● TRY IT: This task calls for copying every line of the records that includes the word "sind".

● Excerpts from a dataset:
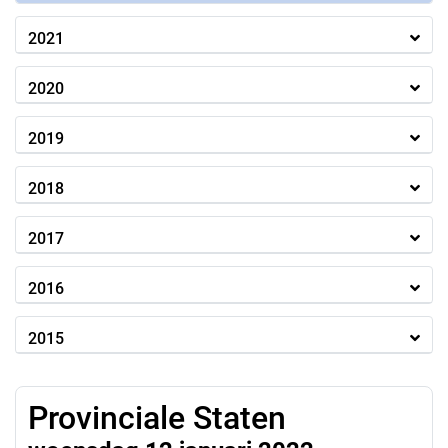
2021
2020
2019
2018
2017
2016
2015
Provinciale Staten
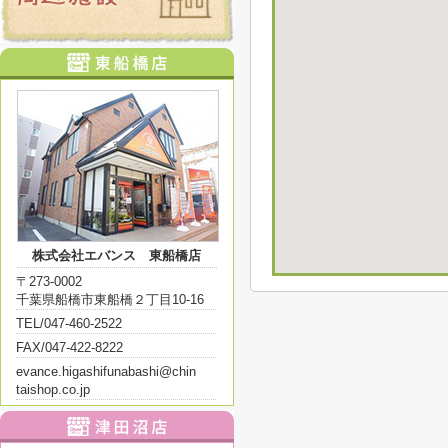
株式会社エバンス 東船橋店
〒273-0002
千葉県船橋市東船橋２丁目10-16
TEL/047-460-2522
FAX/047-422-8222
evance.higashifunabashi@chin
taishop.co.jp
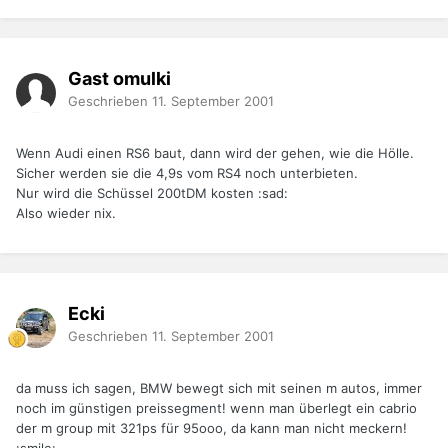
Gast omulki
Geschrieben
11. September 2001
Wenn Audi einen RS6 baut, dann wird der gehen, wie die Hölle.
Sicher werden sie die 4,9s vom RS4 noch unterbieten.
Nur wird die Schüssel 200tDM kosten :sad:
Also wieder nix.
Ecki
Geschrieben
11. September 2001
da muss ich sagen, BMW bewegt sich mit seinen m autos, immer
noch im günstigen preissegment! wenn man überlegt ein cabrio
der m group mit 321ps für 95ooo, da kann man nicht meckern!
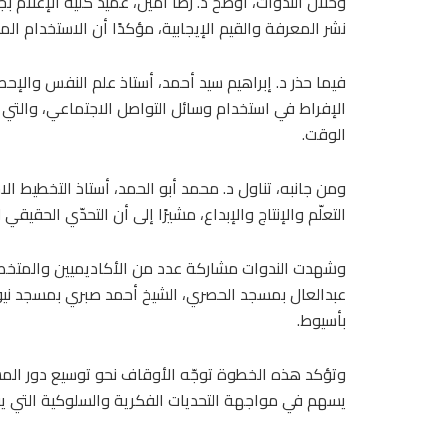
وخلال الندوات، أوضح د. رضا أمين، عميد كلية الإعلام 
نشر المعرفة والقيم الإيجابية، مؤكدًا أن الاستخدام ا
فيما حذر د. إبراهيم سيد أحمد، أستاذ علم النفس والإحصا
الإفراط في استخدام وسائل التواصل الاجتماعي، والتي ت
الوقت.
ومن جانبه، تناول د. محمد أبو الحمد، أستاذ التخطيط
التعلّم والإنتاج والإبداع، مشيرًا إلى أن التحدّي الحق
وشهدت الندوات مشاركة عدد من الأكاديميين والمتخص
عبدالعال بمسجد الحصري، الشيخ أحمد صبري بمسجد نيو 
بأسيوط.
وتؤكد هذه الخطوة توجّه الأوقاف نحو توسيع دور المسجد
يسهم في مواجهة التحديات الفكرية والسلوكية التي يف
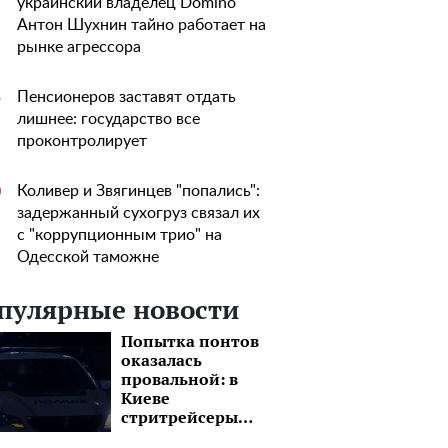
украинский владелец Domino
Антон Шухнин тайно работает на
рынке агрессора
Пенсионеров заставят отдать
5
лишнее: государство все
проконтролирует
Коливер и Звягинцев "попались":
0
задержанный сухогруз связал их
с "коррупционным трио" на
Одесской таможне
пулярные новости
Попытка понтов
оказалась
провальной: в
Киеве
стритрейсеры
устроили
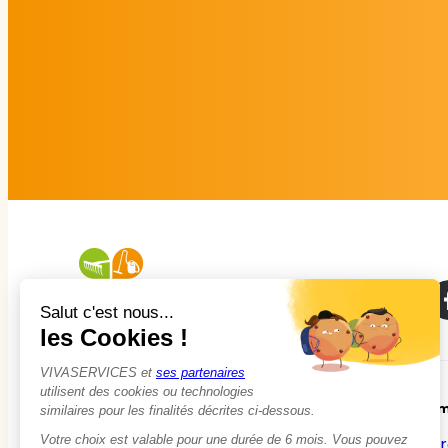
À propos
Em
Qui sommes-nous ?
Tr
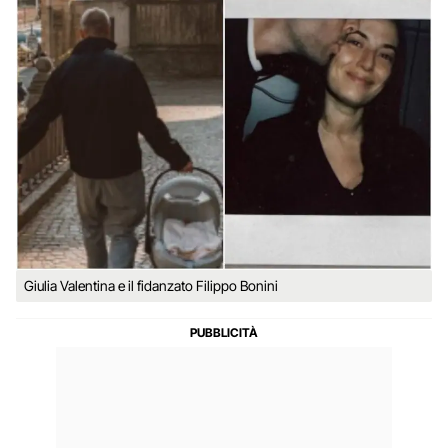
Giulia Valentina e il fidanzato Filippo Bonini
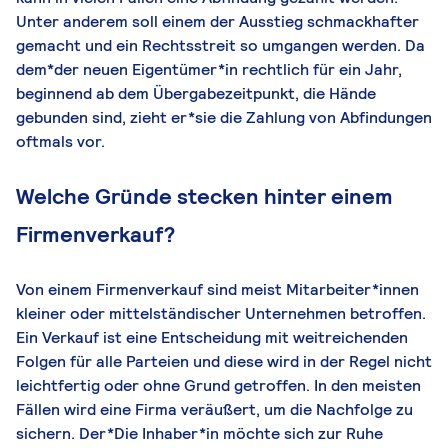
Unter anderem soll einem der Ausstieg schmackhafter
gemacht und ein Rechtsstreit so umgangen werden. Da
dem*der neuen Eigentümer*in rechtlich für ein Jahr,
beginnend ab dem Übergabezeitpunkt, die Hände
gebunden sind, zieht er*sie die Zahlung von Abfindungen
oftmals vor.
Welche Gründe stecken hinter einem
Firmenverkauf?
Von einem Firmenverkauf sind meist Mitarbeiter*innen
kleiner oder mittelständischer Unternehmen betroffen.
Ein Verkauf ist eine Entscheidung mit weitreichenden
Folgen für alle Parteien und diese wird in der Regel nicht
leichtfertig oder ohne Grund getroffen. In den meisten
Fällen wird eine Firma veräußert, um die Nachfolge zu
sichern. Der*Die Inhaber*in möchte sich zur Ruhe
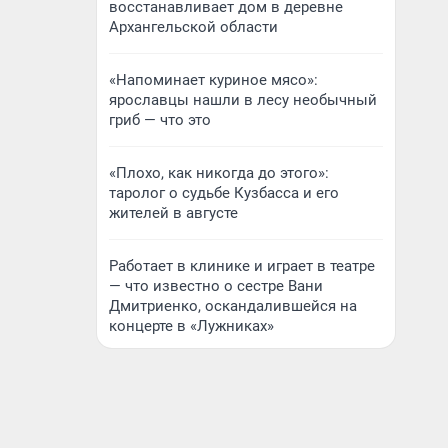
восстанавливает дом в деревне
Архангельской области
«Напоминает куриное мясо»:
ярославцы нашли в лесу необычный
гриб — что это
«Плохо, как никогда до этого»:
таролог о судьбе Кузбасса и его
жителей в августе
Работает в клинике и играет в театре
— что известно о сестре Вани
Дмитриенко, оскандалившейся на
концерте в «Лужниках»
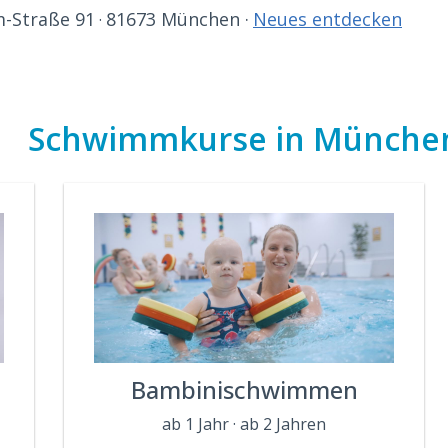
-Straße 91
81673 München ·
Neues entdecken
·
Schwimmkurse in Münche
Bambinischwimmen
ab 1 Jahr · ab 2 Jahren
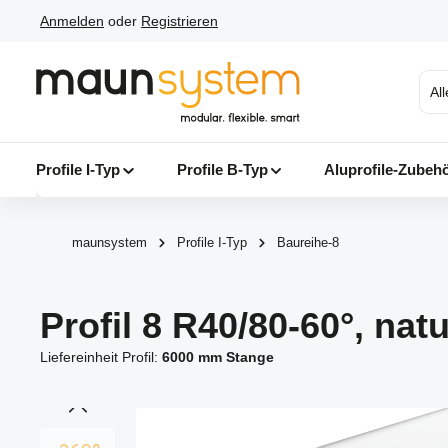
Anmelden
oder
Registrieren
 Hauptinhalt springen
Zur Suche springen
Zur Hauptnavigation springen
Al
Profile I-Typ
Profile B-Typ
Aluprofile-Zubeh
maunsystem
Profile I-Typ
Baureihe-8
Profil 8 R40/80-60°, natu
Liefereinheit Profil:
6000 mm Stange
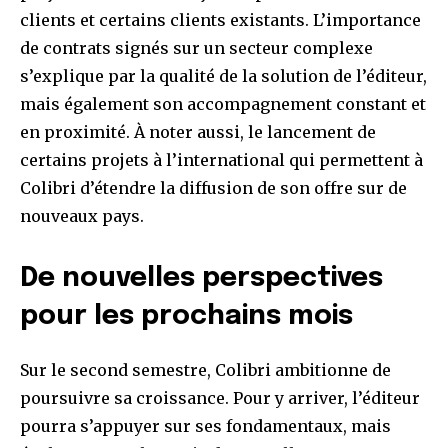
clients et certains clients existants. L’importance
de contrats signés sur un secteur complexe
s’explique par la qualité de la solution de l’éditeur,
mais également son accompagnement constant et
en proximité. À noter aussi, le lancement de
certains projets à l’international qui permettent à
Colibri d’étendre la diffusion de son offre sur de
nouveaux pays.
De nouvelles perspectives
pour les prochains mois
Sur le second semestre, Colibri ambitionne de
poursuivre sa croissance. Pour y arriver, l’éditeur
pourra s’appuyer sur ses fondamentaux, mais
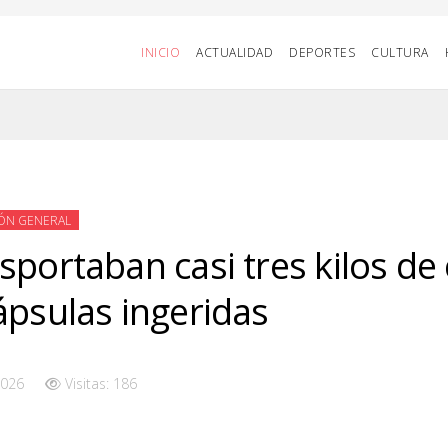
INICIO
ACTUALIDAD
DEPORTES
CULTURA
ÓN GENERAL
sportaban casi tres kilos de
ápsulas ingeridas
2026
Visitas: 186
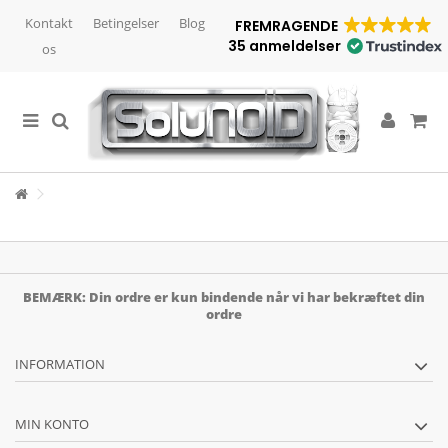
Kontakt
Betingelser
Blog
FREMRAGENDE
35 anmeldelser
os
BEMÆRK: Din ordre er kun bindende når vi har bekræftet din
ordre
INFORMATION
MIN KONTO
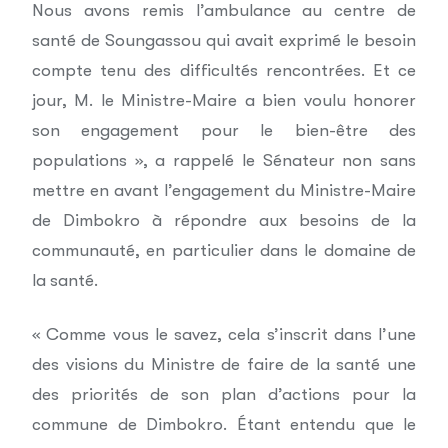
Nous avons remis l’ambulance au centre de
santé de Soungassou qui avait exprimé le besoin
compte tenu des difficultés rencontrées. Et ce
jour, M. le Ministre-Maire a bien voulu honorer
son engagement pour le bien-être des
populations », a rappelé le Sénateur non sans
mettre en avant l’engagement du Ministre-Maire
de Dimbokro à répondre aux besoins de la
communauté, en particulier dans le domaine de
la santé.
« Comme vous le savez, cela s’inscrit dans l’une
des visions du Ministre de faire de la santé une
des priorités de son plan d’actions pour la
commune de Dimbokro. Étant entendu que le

● EXERCISE RESULT:
gebunden sind, zieht er*sie die Zahlung von Abfindungen
Von einem Firmenverkauf sind meist Mitarbeiter*innen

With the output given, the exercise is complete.